I’d like to address the former corporate malady. A “bias for action” was a buzz phrase du jour that popped up sometime in the late 80’s with the popularity of Tom Peter’s In Search of Excellence. Here’s a definition:

“Propensity to act or decide without customary analysis or sufficient information 'just do it' and contemplate later. Popularized by Tom Peters as a distinguishing feature of agile firms.”

Don’t misunderstand: a bias for business-as-usual is equally deadly to an organization. But the enthusiasm with which the action bias was adopted became carte blanche for sloppiness in all aspects of business discipline – from purchasing decisions to  critical financial analysis.

In the years of easy credit and fast tracked IPO’s, you nearly couldn’t grow your business fast enough.
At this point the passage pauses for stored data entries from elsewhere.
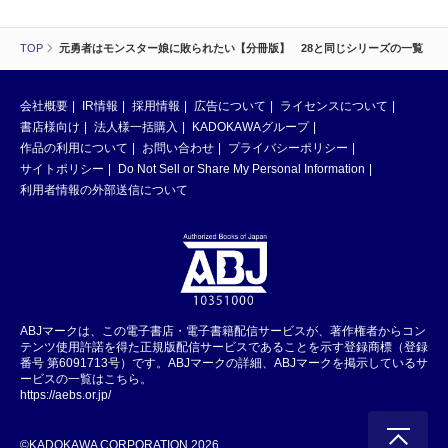
TOP
元勇者はモンスター娘に敗られたい【分冊版】 28と同じシリーズの一覧
会社概要
IR情報
採用情報
広告について
ライセンスについて
書店様向け
法人様一括購入
KADOKAWAグループ
作品の利用について
お問い合わせ
プライバシーポリシー
サイトポリシー
Do Not Sell or Share My Personal Information
利用者情報の外部送信について
ABJマークは、この電子書店・電子書籍配信サービスが、著作権者からコン
テンツ使用許諾を得た正規版配信サービスであることを示す登録商標（登録
番号 第6091713号）です。ABJマークの詳細、ABJマークを掲示しているサ
ービスの一覧はこちら。
https://aebs.or.jp/
©KADOKAWA CORPORATION 2026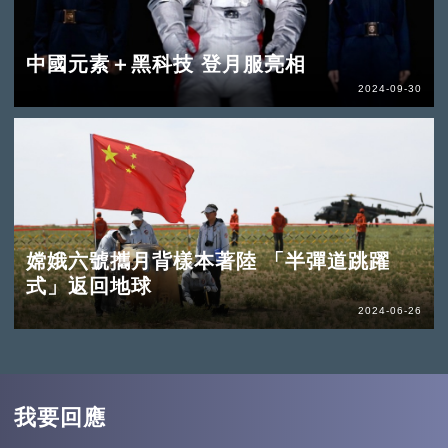
中國元素＋黑科技 登月服亮相
2024-09-30
嫦娥六號攜月背樣本著陸 「半彈道跳躍
式」返回地球
2024-06-26
我要回應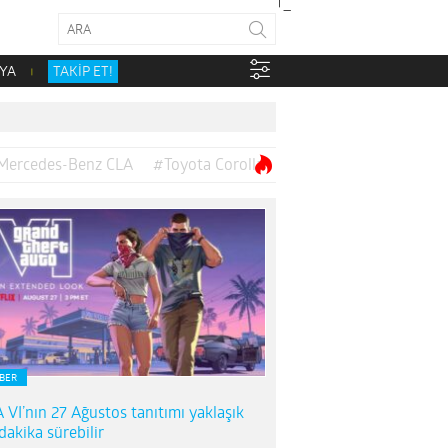
YA
TAKİP ET!
Mercedes-Benz CLA
#Toyota Corolla
BER
 VI’nın 27 Ağustos tanıtımı yaklaşık
dakika sürebilir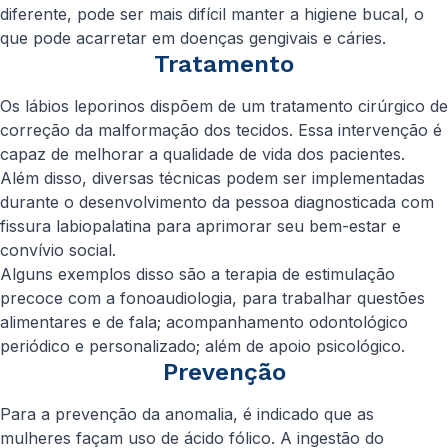
diferente, pode ser mais difícil manter a higiene bucal, o
que pode acarretar em doenças gengivais e cáries.
Tratamento
Os lábios leporinos dispõem de um tratamento cirúrgico de
correção da malformação dos tecidos. Essa intervenção é
capaz de melhorar a qualidade de vida dos pacientes.
Além disso, diversas técnicas podem ser implementadas
durante o desenvolvimento da pessoa diagnosticada com
fissura labiopalatina para aprimorar seu bem-estar e
convívio social.
Alguns exemplos disso são a terapia de estimulação
precoce com a fonoaudiologia, para trabalhar questões
alimentares e de fala; acompanhamento odontológico
periódico e personalizado; além de apoio psicológico.
Prevenção
Para a prevenção da anomalia, é indicado que as
mulheres façam uso de ácido fólico. A ingestão do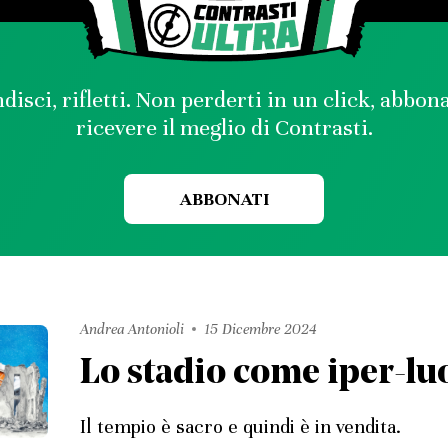
disci, rifletti. Non perderti in un click, abbon
ricevere il meglio di Contrasti.
ABBONATI
Andrea Antonioli
15 Dicembre 2024
Lo stadio come iper-lu
Il tempio è sacro e quindi è in vendita.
Wall Street demanded quarter to quarter growth at a pace that was,  frankly, unsustainable. In order to generate that kind of growth many companies grew through mergers and acquisitions. Some employed dicey accounting. Some, like Enron, did both. But  if you weren’t on track to make next quarter’s numbers, well, a bias for action might persuade you that an acquisition that makes no economic sense in a world that isn’t quite as biased, had the potential for a tremendous return on investment. You just had to assume a few things, and figure out how to make them happen later.

Until recently, the one thing we could depend on was that Washington did not have a bias for action. That was about the only good thing that you could say about Government bureaucracy. That, and a balance of power,  generally prevented Congress from moving quickly.
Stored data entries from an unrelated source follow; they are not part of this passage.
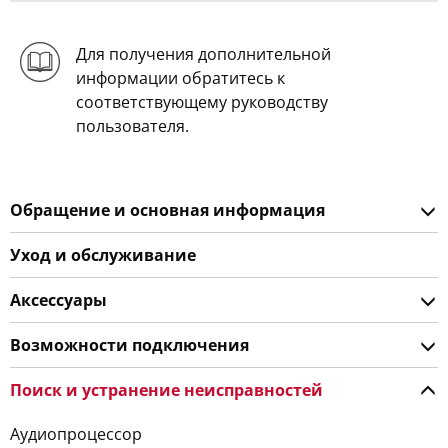
Для получения дополнительной
информации обратитесь к
соответствующему руководству
пользователя.
Обращение и основная информация
Уход и обслуживание
Аксессуары
Возможности подключения
Поиск и устранение неисправностей
Аудиопроцессор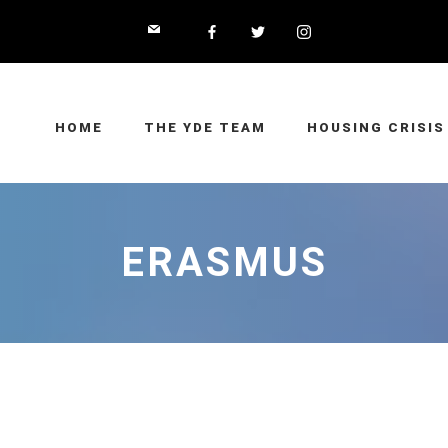
HOME
THE YDE TEAM
HOUSING CRISIS
ERASMUS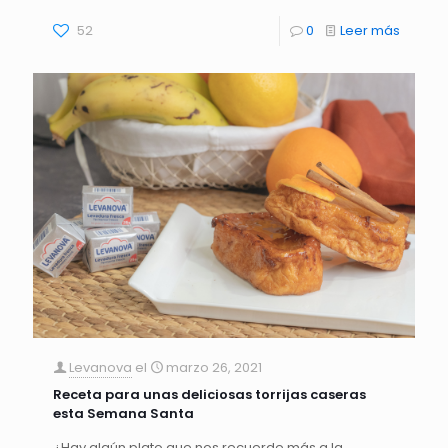
52
0
Leer más
Levanova
el
marzo 26, 2021
Receta para unas deliciosas torrijas caseras
esta Semana Santa
¿Hay algún plato que nos recuerde más a la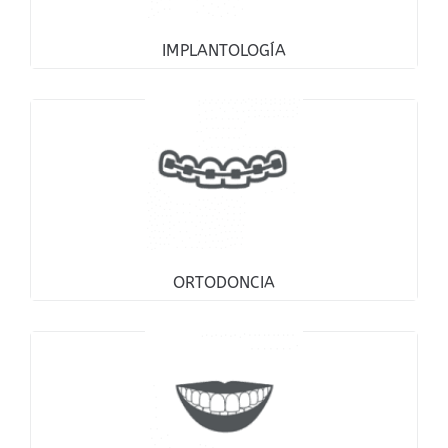
IMPLANTOLOGÍA
ORTODONCIA
ORTODONCIA
ESTÉTICA DENTAL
Now, that’s not true. Not only do we have no check and balance system in play, we have a very naive Chief Executive dictating  a very determined agenda with a most severe bias for action.   Chief of Staff, Rahm Emmanuel made his “let no good crisis go to waste” mentality perfectly clear.

So we have now endured the “urgency” of  bailing out the financial sector (thanks GWB) and effectively nationalizing some of the largest banks in the country, passing the Porkulus Stimulus bill that has thus far had no positive impact on any sector of the economy, and addressing the emergency need to push Chrysler and GM into bankruptcy and Government control – after wasting billions of taxpayer dollars to bail them out. All this with nary a whimper from our fawning Congress or a serious question from the even more fawning media.
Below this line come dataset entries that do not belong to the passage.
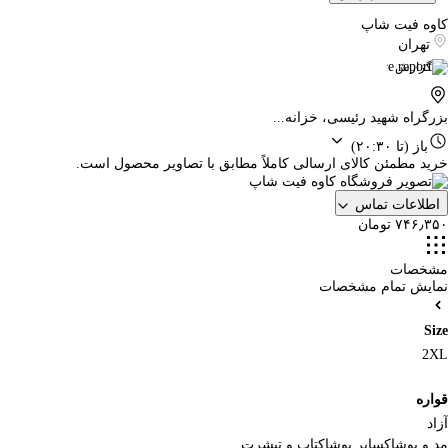
کاوه فیت شاپ
تهران
گزارش
بزرگراه شهید رئیسی، خزانه...
باز
(تا ۲۰:۳۰)
خرید مطمئن کالای ارسالی کاملاً مطابق با تصاویر محصول است.
اطلاعات تماس
۷۴۶٫۳۵۰ تومان
مشخصات
نمایش تمام مشخصات
Size
2XL
قواره
آزاد
مد و پوشاک
سایر پوشاک
تاپ و تیشرت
And now we’re told that we have little time left to save the healthcare “system” of this country by nationalizing that as well. And even less time to implement new tax schemes to fund it: we have to start with taxing the rich more, but we need to move swiftly to adopt a Value Added Tax as well. And lest we forget the urgency of saving the planet, there are all these green initiatives that require instant implementation (all of which will add dollars to the resulting product you will have to buy). And last but not least: there’s the granddaddy of them all: Crap and Tax. Everything has to be done by the end of the year, or the world will end. So get to work. Oh, and we need Sotomayor on the bench by October. Trust me. She’s the best Latina for the job.

My old company? Long gone, the victim of it’s own bias for action. It was consumed in a “merger of equals” if by “merger” you mean “take over” and by “equals” you mean “loser.”